Spy Act of 2007 = "Vendors Can Spy Act"

strick1226 writes "Ed Foster over at InfoWorld describes the Spy Act bill (H.R. 964) as having the same relation to the prevention of spyware that the CAN SPAM Act had to the prevention of spam. It allows exceptions for companies to utilize spyware for any number of reasons; if this bill had been law when Sony distributed their rootkit, they would have had perfect cover. Most troubling is that the bill would preempt all state laws, including those more focused on the privacy of people's data, and disallow individuals from bringing suit. It is expected to pass soon with 'strong bipartisan support.'"

Re:Legal, not moral

[TechnicalFool]

As far as I'm aware, organisations always have had the legal cover (if just barely) to distribute spyware, as long as they say it's being installed in the EULA. If not, CoolWebSearch et all would have been sued out of business a long while ago. According to the article, and if I read it correctly, this seems to be more about giving large companies the legal arse-covering required to hack into your computer "just to check" if you've got, say, a dodgy copy of Autodesk Inventor.
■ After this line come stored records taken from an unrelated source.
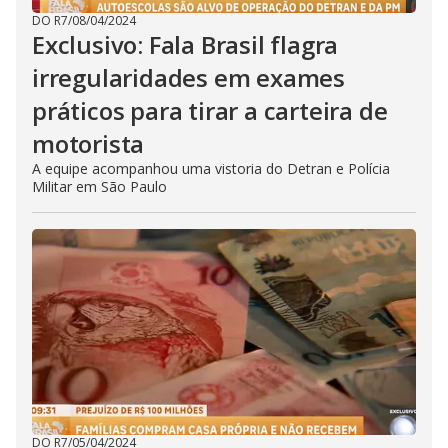
DO R7
/
08/04/2024
Exclusivo: Fala Brasil flagra
irregularidades em exames
práticos para tirar a carteira de
motorista
A equipe acompanhou uma vistoria do Detran e Polícia
Militar em São Paulo
DO R7
/
05/04/2024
What I'd be interested in is how this and other such spyware could be subverted, possibly with some false (and FOSS, naturally) piece of software that sends ridiculous junk to the remote servers. Sort of an anti-spyware, if you will. The best analogy I can think of off-hand would be programs like the fake SubSeven servers, that as I recall made your computer pretend to be infected with the SubSeven trojan. If you got someone connecting, you could give them a false directory tree, or press a button to blast their computer with a gazillion windows in their SubSeven client.

I think maybe a little hacktivism is called for, although naturally I would not advocate breaking any laws in the process! Oh no, sir!